The distribution determination unit 191 determines the sampling distribution of parameter values input to the model stored in the model storage unit 181. Then, the distribution determination unit 191 updates the distribution on the basis of the output of the model with respect to the input of the sampled parameter values.

In other words, the distribution determination unit 191 calculates, in relation to a plurality of input sets, a distribution that indicates the relationship between a parameter value and a numerical value indicating the degree of the occurrence of a target event in the case of the parameter value. The distribution determination unit 191 obtains for example, the relationship between a parameter value and a numerical value in the case of the parameter value, in accordance with model fitting that approximates using a hypersurface.

Thereby, the search device 100 calculates parameter values according to numerical values, on the basis of this distribution.

The condition acquisition unit 192 samples parameter values on the basis of the distribution determined by the distribution determination unit 191, and acquires an occurrence condition of an event on the basis of the output of the model with respect to the input of the sampled parameter values.

The coefficient setting unit 193 sets a coefficient value (weight coefficient value) for performing sampling in accordance with the distribution indicated by the hypersurface.

The sampling processing unit 194 performs sampling in accordance with the distribution indicated by the hypersurface, using the weight coefficient value set by the coefficient setting unit 193. Specifically, the sampling processing unit 194 performs temporary sampling of parameter values. The sampling processing unit 194 determines, for each of the temporarily sampled parameter values, whether or not to adopt it as sampling of the parameter value, using the weight coefficient value set by the coefficient setting unit 193.

The event occurrence parameter value extraction unit 195 extracts, among the parameter values adopted as a sampling, parameter values that have been input to the model and are considered to have the occurrence of a target event. The parameter value extracted by the event occurrence parameter value extraction unit 195 indicates a condition under which a target event occurs.

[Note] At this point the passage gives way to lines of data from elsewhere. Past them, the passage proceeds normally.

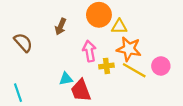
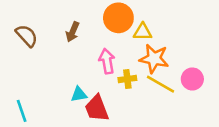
brown semicircle: (23, 43) -> (27, 36), moved

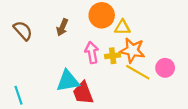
yellow cross: (127, 79) -> (113, 56), moved
cyan triangle: (79, 94) -> (68, 81), size x1.6

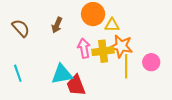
yellow cross: (113, 56) -> (103, 51), size x1.5
yellow line: (138, 72) -> (126, 66), turned 60
cyan line: (19, 95) -> (18, 73), moved

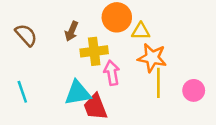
pink arrow: (84, 48) -> (112, 73), moved
yellow cross: (103, 51) -> (94, 51), moved
pink circle: (151, 62) -> (194, 90), moved

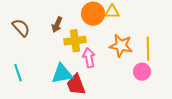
yellow triangle: (141, 31) -> (112, 12), moved
yellow line: (158, 83) -> (148, 49), moved
pink circle: (194, 90) -> (142, 72), moved

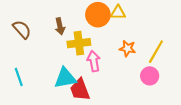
brown arrow: (57, 25) -> (60, 26), turned -35
orange star: (121, 46) -> (127, 48), size x0.7
yellow line: (148, 49) -> (156, 52), turned 30

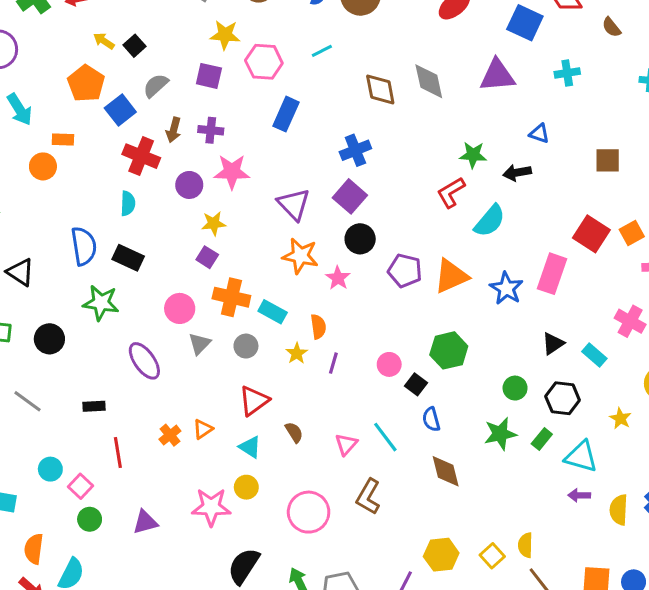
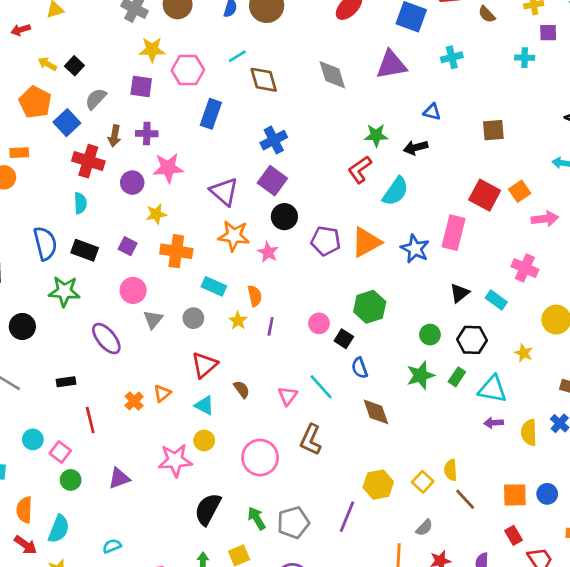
brown diamond: (380, 90) -> (264, 80), moved
purple square: (207, 257) -> (128, 246), moved
orange cross: (231, 297) -> (176, 251), moved

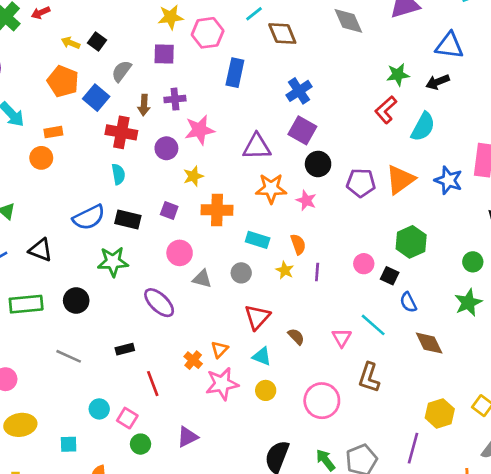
blue triangle: (432, 112) -> (449, 46), size x1.6
purple triangle: (224, 192) -> (257, 147), turned -36
blue semicircle: (45, 243) -> (89, 217), turned 84
gray triangle: (153, 319) -> (202, 279), turned -48
pink star: (175, 460) -> (222, 384), moved

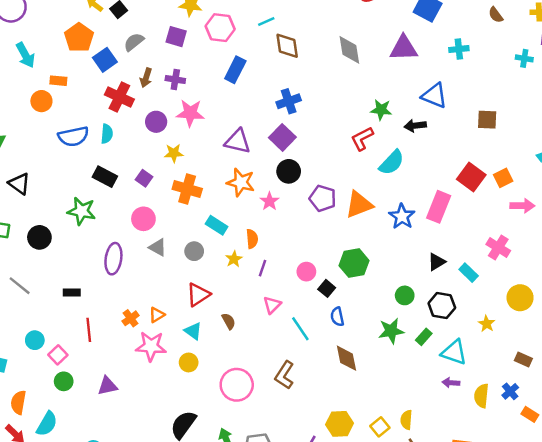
blue semicircle: (89, 217) -> (73, 136), moved
purple ellipse: (159, 303) -> (113, 259), turned 40
pink triangle: (342, 338) -> (272, 305), moved

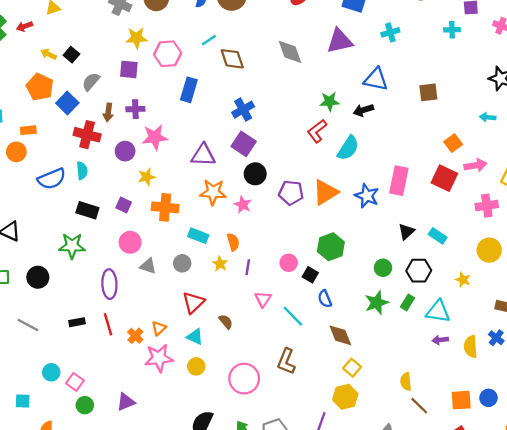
red square: (471, 177) -> (444, 178), moved
pink cross: (498, 247) -> (487, 206), moved, turned -30
red line: (89, 330) -> (108, 324), moved
yellow square: (380, 427) -> (352, 368), moved

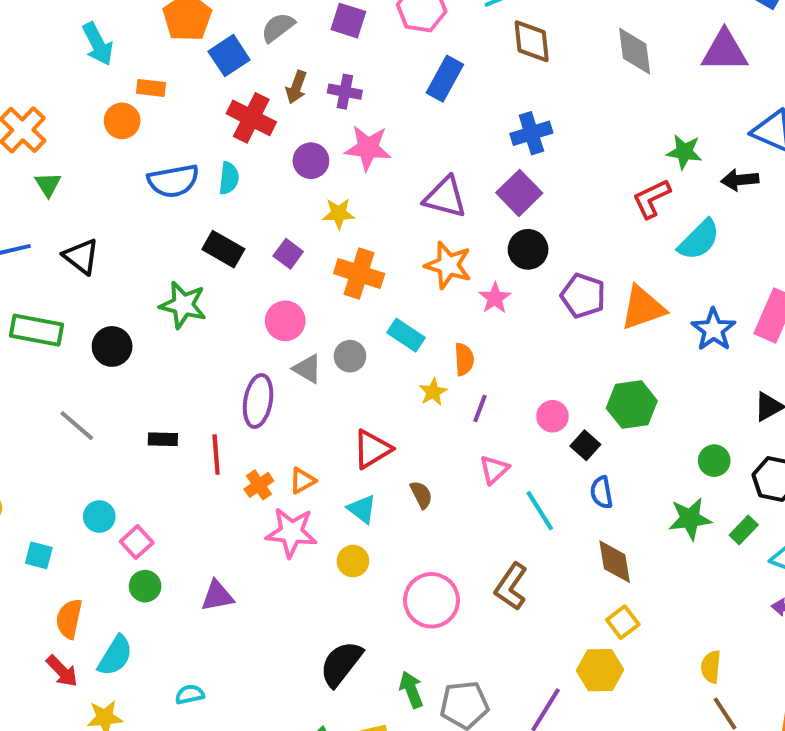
gray circle: (182, 263) -> (350, 356), moved
purple ellipse: (109, 284) -> (258, 401), moved

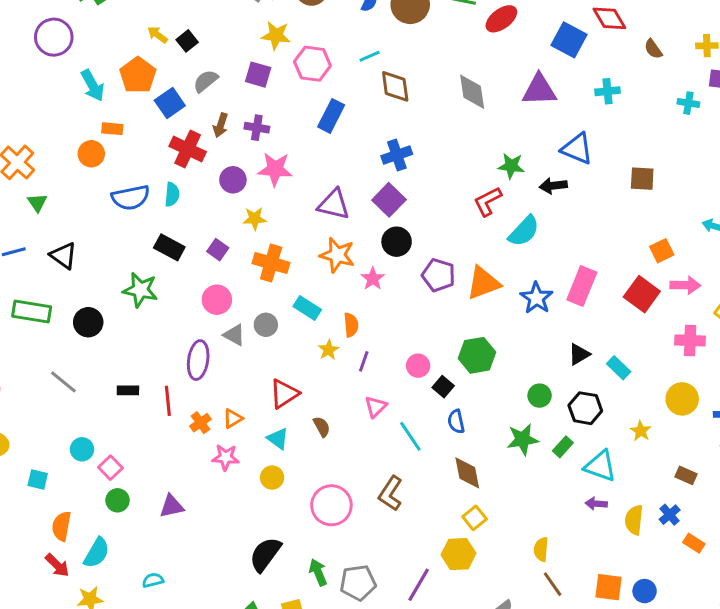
cyan arrow: (98, 44) -> (93, 85), moved
pink star: (291, 532) -> (226, 457), size x0.7

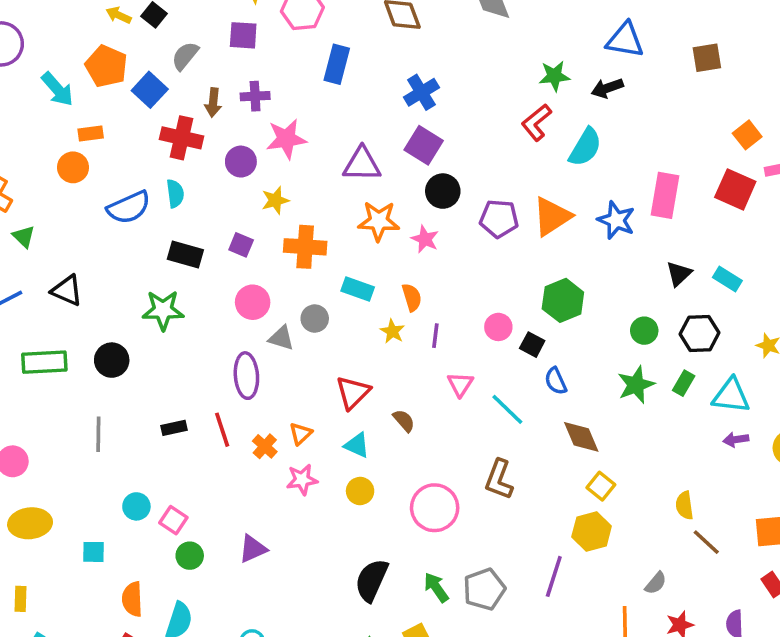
gray line: (63, 382) -> (98, 434), turned 64

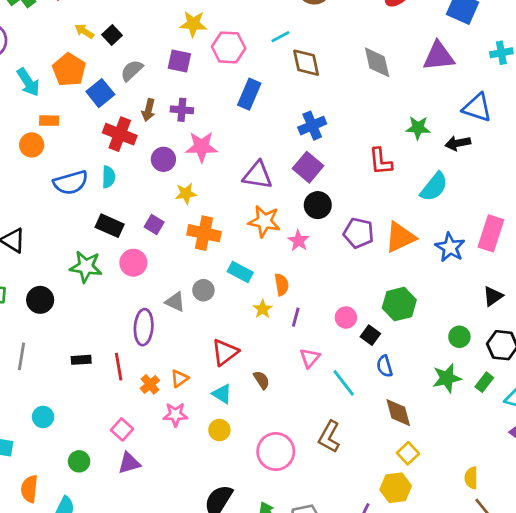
red L-shape: (536, 122) -> (381, 161), moved, turned -64
pink circle: (253, 302) -> (133, 263), moved
pink square: (173, 520) -> (122, 429), moved

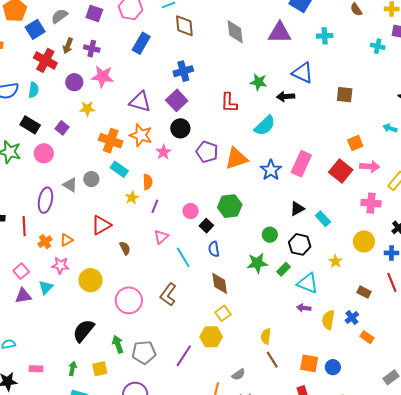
orange cross: (204, 233) -> (111, 141), moved
cyan triangle: (222, 394) -> (46, 287), moved, turned 35
yellow circle: (219, 430) -> (91, 280), size x1.5

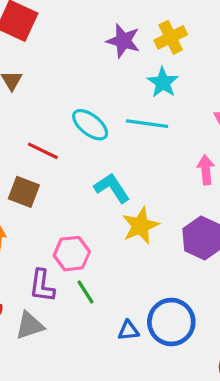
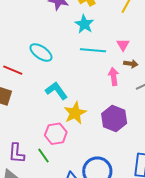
cyan line: (147, 124) -> (93, 50), moved
pink hexagon: (72, 254) -> (56, 134), moved

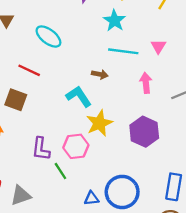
cyan ellipse: (41, 53) -> (48, 37), moved
brown arrow: (131, 64) -> (100, 74), moved
purple L-shape: (17, 153) -> (41, 149), moved

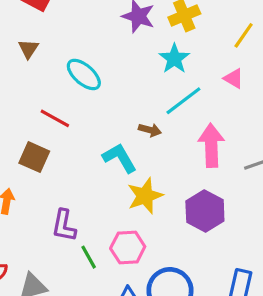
pink triangle: (158, 46) -> (234, 78), moved, turned -35
cyan line: (123, 51) -> (183, 101), turned -48
pink arrow: (146, 83) -> (211, 145), size x1.5
pink hexagon: (76, 146) -> (128, 248), moved

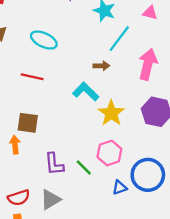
pink arrow: (211, 145) -> (148, 64), turned 32
brown square: (34, 157) -> (28, 123), moved
purple L-shape: (64, 226) -> (54, 164), moved

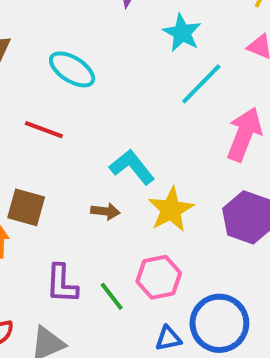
brown arrow: (101, 66) -> (105, 211), moved

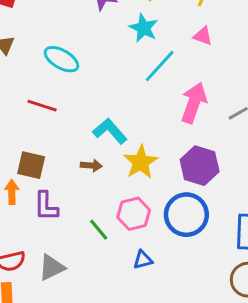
purple L-shape: (62, 284) -> (46, 206), moved
blue circle: (219, 323) -> (186, 215), moved

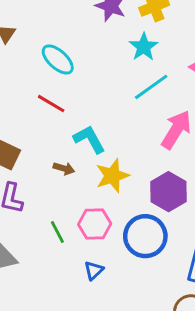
red line: (42, 106) -> (51, 104), moved
blue triangle: (143, 260) -> (94, 270), turned -42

FIG. 2 is a diagram showing an example of a model to illustrate a relationship between a parameter value set by the distribution determination unit 191 and a numerical value indicating the degree of the occurrence of a target event in the case of the parameter value. The horizontal axis of the graph in FIG. 2 shows parameter values. The vertical axis indicates numerical values. The numerical value takes 1 when a target event occurs. The numerical value takes 0 when a target event does not occur. When the numerical value is an intermediate value between 1 and 0, the closer the numerical value is to 1, the higher the degree of occurrence of the target event, and the closer the numerical value is to 0, the lower the degree of occurrence of the target event.

The line L111 indicates a model in the case where the numerical values are two values. In this model, the numerical values may be three or more values, and may be continuous as shown by the line L112. In FIG. 2, for convenience of explanation, the parameter is assumed to be one parameter indicated by X.

Hereunder, the model parameters (input parameters) are indicated by X. The number of model parameters in the model may be plural. Therefore, the parameter X may be represented by a vector as in Equation (1).

$\begin{array}{cc}\left[\mathrm{Equation}1\right]& \\ X=\left(x_1,x_2,\cdots ,x_n\right)& \left(1\right)\end{array}$

In Equation (1), n is a positive integer indicating the number of model parameters.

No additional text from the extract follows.